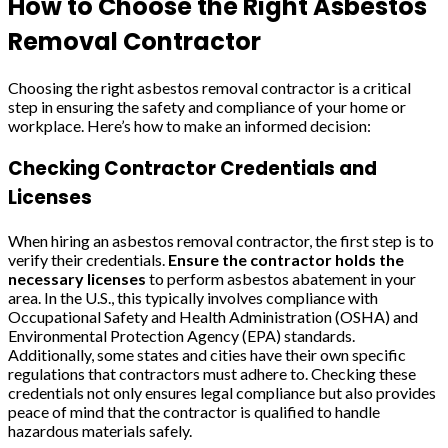
How to Choose the Right Asbestos
Removal Contractor
Choosing the right asbestos removal contractor is a critical
step in ensuring the safety and compliance of your home or
workplace. Here’s how to make an informed decision:
Checking Contractor Credentials and
Licenses
When hiring an asbestos removal contractor, the first step is to
verify their credentials.
Ensure the contractor holds the
necessary licenses
to perform asbestos abatement in your
area. In the U.S., this typically involves compliance with
Occupational Safety and Health Administration (OSHA) and
Environmental Protection Agency (EPA) standards.
Additionally, some states and cities have their own specific
regulations that contractors must adhere to. Checking these
credentials not only ensures legal compliance but also provides
peace of mind that the contractor is qualified to handle
hazardous materials safely.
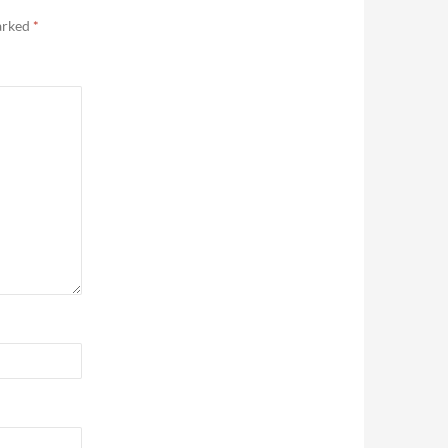
marked
*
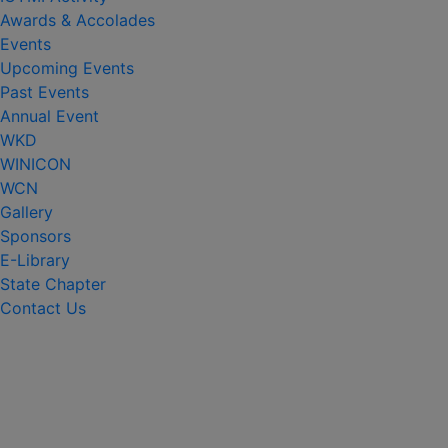
Awards & Accolades
Events
Upcoming Events
Past Events
Annual Event
WKD
WINICON
WCN
Gallery
Sponsors
E-Library
State Chapter
Contact Us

Assignment
The answer should consist only of the lines from the line containing "Upcoming Events" through the final line of the listing above, reproduced exactly.

Result of the task
Upcoming Events
Past Events
Annual Event
WKD
WINICON
WCN
Gallery
Sponsors
E-Library
State Chapter
Contact Us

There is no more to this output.